Tony learnt the art of curing meat while growing up on his family’s farm in Croatia, before they migrated to Australia in 1970 when he was 16.

The family would slaughter a pig every winter and cure the meat, he said.

“I just followed my dad, from father to son.”

Now he purchases his meat wholesale from Siketa Meats in Bell Park to make his award-winning prosciutto.

Some day he might pass his skills onto his three daughters and grandkids, who congratulated him on his most recent Hamstar win, he said.

“If they want to learn, why not?”

For 35 years, Tony has worked at a local wire mill and some of his workmates were also making smallgoods, he said

But across Geelong, many like Debbie Baldwinson have only recently taken up the hobby of producing food from home.

The retired Navy cook and restaurant chef has been making cheese for the past three years in her East Geelong kitchen.

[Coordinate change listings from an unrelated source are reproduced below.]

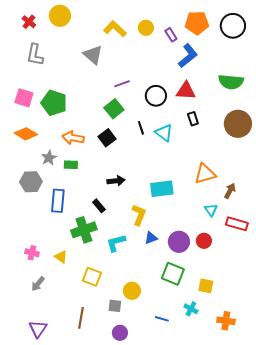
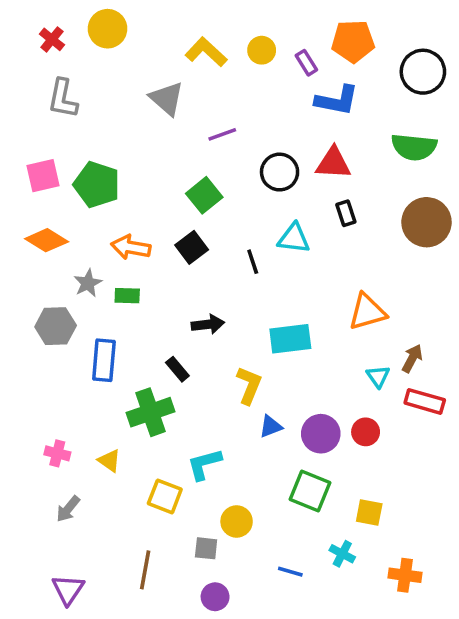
black circle: (233, 26) -> (423, 72), moved
blue L-shape: (188, 56) -> (337, 100), turned 50
purple line: (122, 84) -> (222, 134), moved
pink square: (24, 98) -> (43, 176), turned -30
black line: (141, 128) -> (253, 262), moved
cyan triangle: (164, 133) -> (294, 238), turned -30
brown arrow: (230, 191) -> (412, 358), moved
cyan L-shape: (116, 243) -> (204, 464), moved

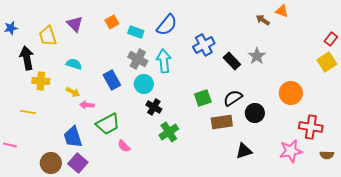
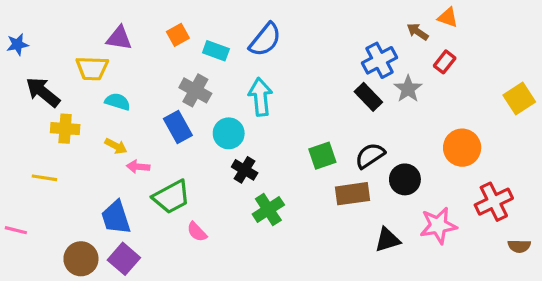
purple triangle: (75, 24) -> (119, 38), turned -36
yellow trapezoid: (48, 36) -> (92, 68), moved, turned -70
red rectangle: (331, 39) -> (445, 62), moved
blue cross: (204, 45) -> (380, 60), moved
black arrow: (27, 58) -> (43, 92), turned -40
gray cross: (138, 59) -> (195, 90), moved
red cross: (311, 127) -> (494, 202), turned -35
pink star: (291, 151) -> (438, 225), moved

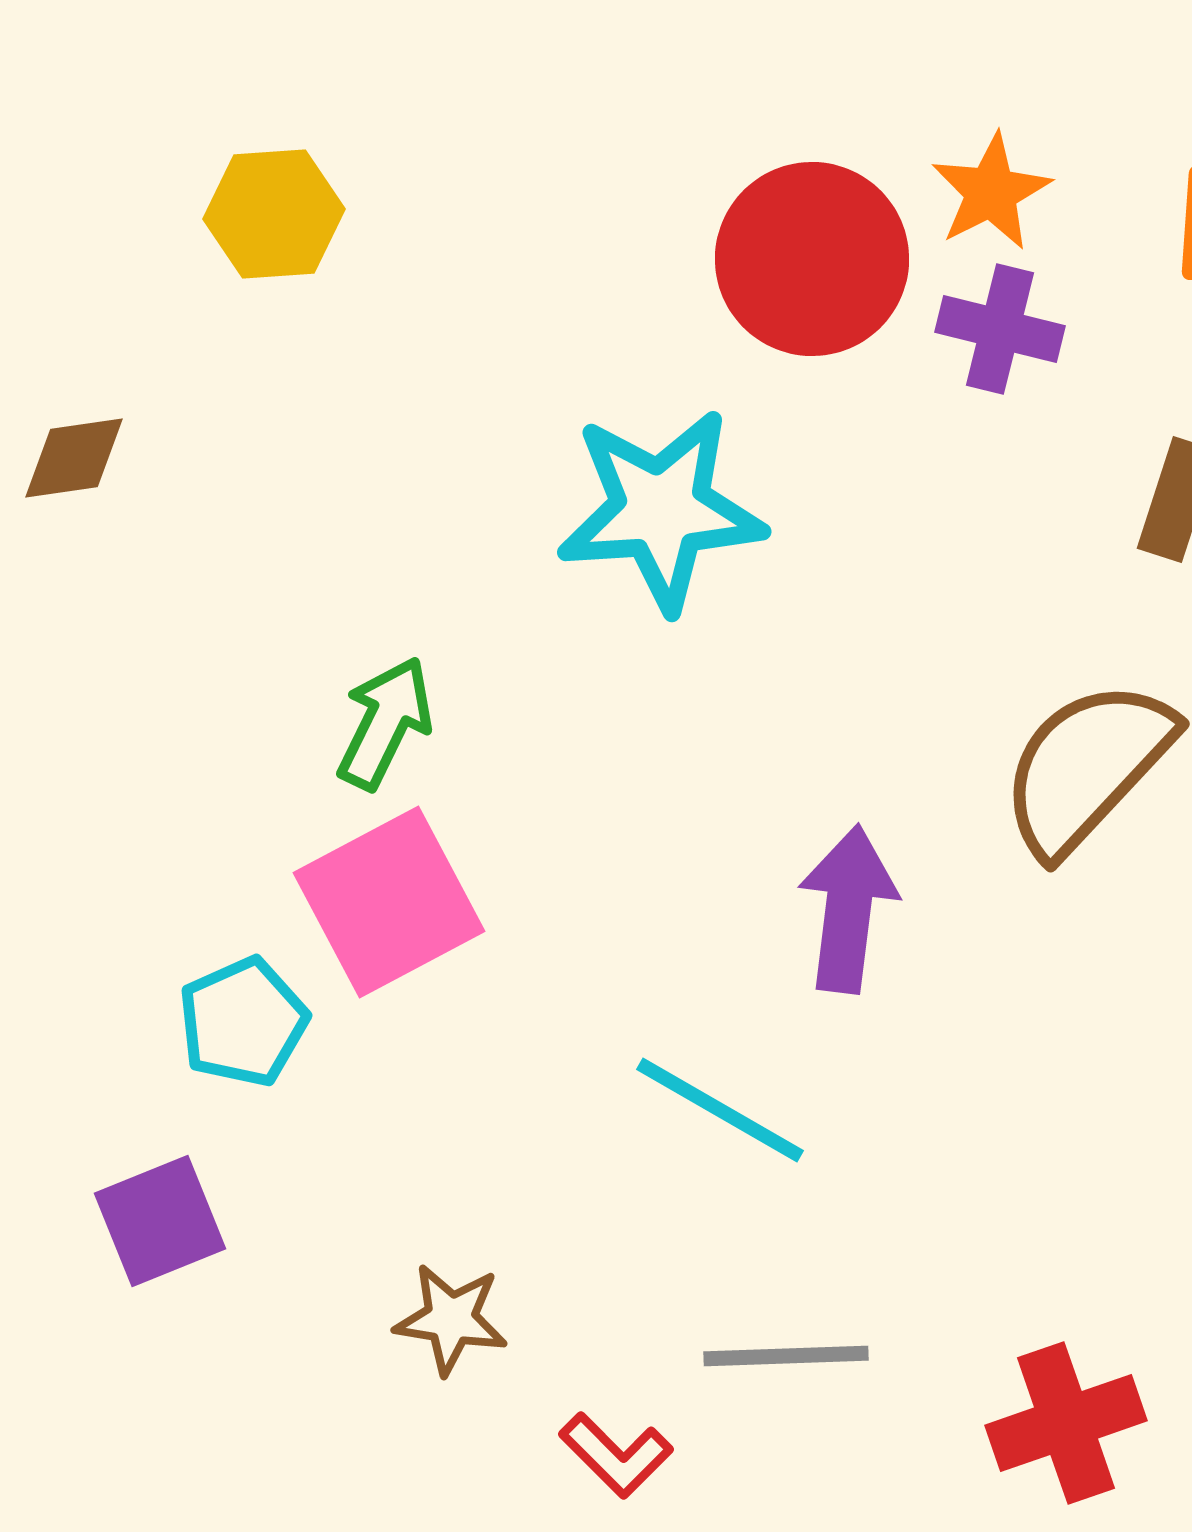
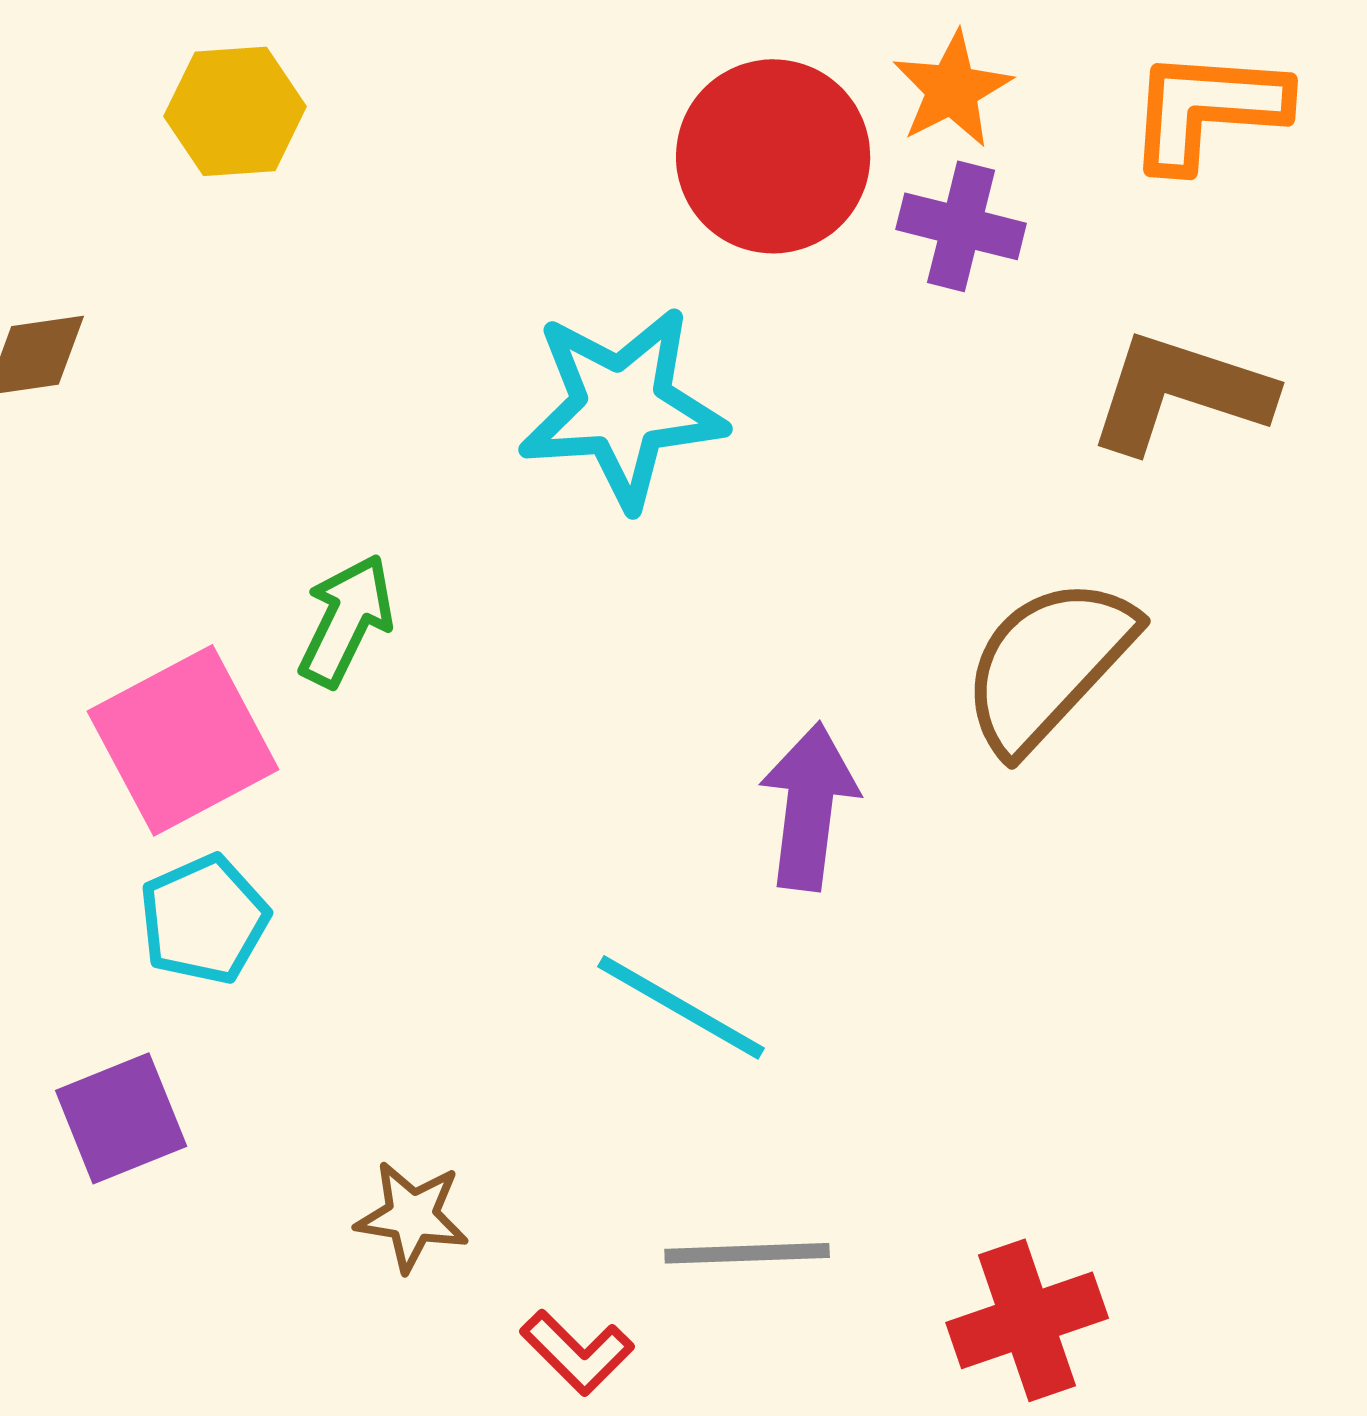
pink square: (389, 902) -> (183, 740), moved

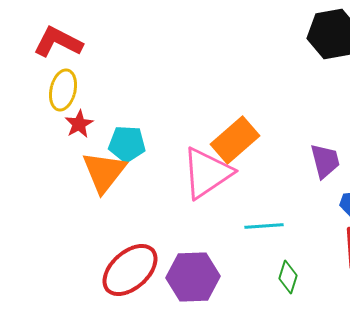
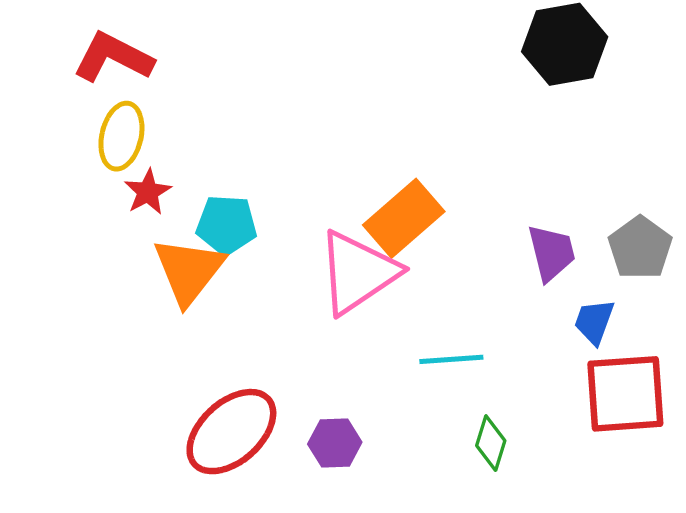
purple hexagon: (193, 277) -> (335, 443), size x0.6

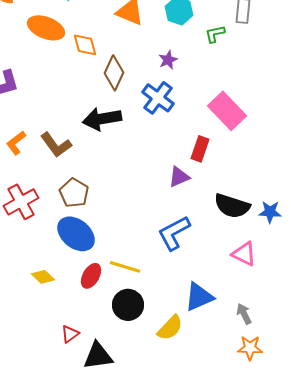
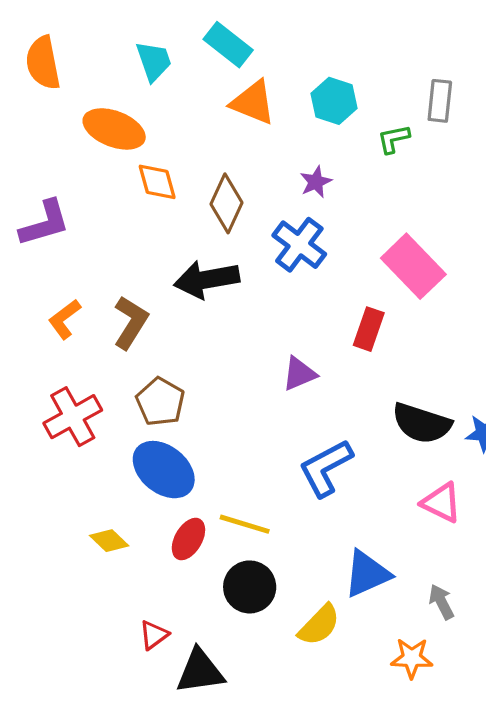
orange diamond: (85, 45) -> (157, 182), moved
brown L-shape: (56, 145) -> (131, 322), turned -112
purple triangle: (179, 177) -> (299, 374), moved
orange star: (250, 348) -> (412, 658), moved

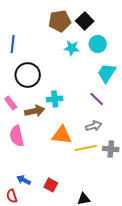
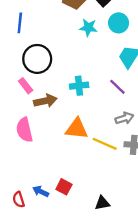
cyan cross: (55, 99) -> (79, 86), moved
pink rectangle: (11, 103) -> (26, 86), moved
gray arrow: (94, 126) -> (124, 118), moved
yellow line: (86, 148) -> (105, 144), turned 35
blue arrow: (24, 180) -> (41, 191), moved

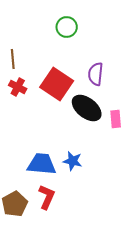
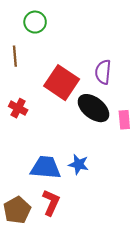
green circle: (67, 27) -> (35, 22), moved
red cross: (18, 87) -> (18, 108), moved

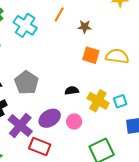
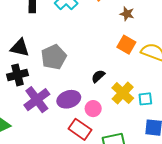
black semicircle: (72, 91) -> (98, 76), turned -48
red rectangle: (40, 146) -> (80, 129), moved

“This is the best Stilton I’ve made to date,” the 63-year-old said, as she pulled it out of her ‘cheese cave’, which is like a small fridge but slightly warmer, along with dozens of other cheeses.

“Once you start doing it it’s a little bit addictive. When you make homemade cheese it’s really hard to go back to shop-bought.”

The “beautiful” blue stilton, according to judges, was one of Debbie’s three category-winning products in the Lara Food and Wine Festival’s Cheese Champion.

The others were a farmhouse green peppercorn and a Lancaster with “a creamy texture, good body and excellent colouring”.

But Debbie also makes feta, brie and any other cheese she can think of using organic unhomogenised goats’ and cows’ milk from East Fruit Market.

“I had enough cheese before even this virus came out to last me for 12 months because it just gets better with age,” she said.

“I’ll definitely be able to keep making cheese so long as they don’t buy up all my good milk!

“There are obviously other cheesemakers in the area because often when I go there it’s gone.”

Her culinary creativity stems from decades as a chef – a career that began when she joined the Navy 1976, followed by a working holiday in England in 1981-82.

“It has to be very clean and sterilised – my husband won’t even walk into the kitchen when I’m [making cheese],” she said.

More recently she and her husband travelled to a farm in Portugal where a family making sheep’s milk cheese further inspired her.

While “a bit down in the dumps” due to cancelling a holiday in France this year because of the coronavirus pandemic, she was excited about learning to make new foods at home.

“We make our own sausages as well and we’re looking at doing a smallgoods course to do salami,” she said.

“I actually got another friend into making cheese about 12 months ago.”

The friend, a former accountant, had already been making sauces and pickles, she said.

Now was the “perfect” time for locals to learn to how to make smallgoods, cheese and more at home, according to Lara Food and Wine Festival’s Gail Thomas.

“I think people are becoming more interested in it at the moment – particularly now some people are looking at becoming more self-sufficient,” she said.

“You can’t buy any more vegetable seeds at Bunnings – they’ve all sold out!”

Many Geelong locals would be unaware of the growing community of homemade producers, Gail said.

This years’ Cheese Champion “revealed some real stars of the milky whey”, Gail said, a sentiment echoed by competition judge Janet Clayton.

“I’m sure there are other people out there who have no idea that there are some really talented locals making cheese at home,” Janet said.

“We had really good entries and some of the cheeses were absolutely magnificent. A couple of people who make cheese could do it commercially with no problem.”

Janet supplies cheese-making supplies and equipment across Australia through her business Cheeselinks, which was weathering the pandemic, she said.

“We are continuing to supply to home cheesemakers. I’m doing about eight orders at the moment that are going around Australia.”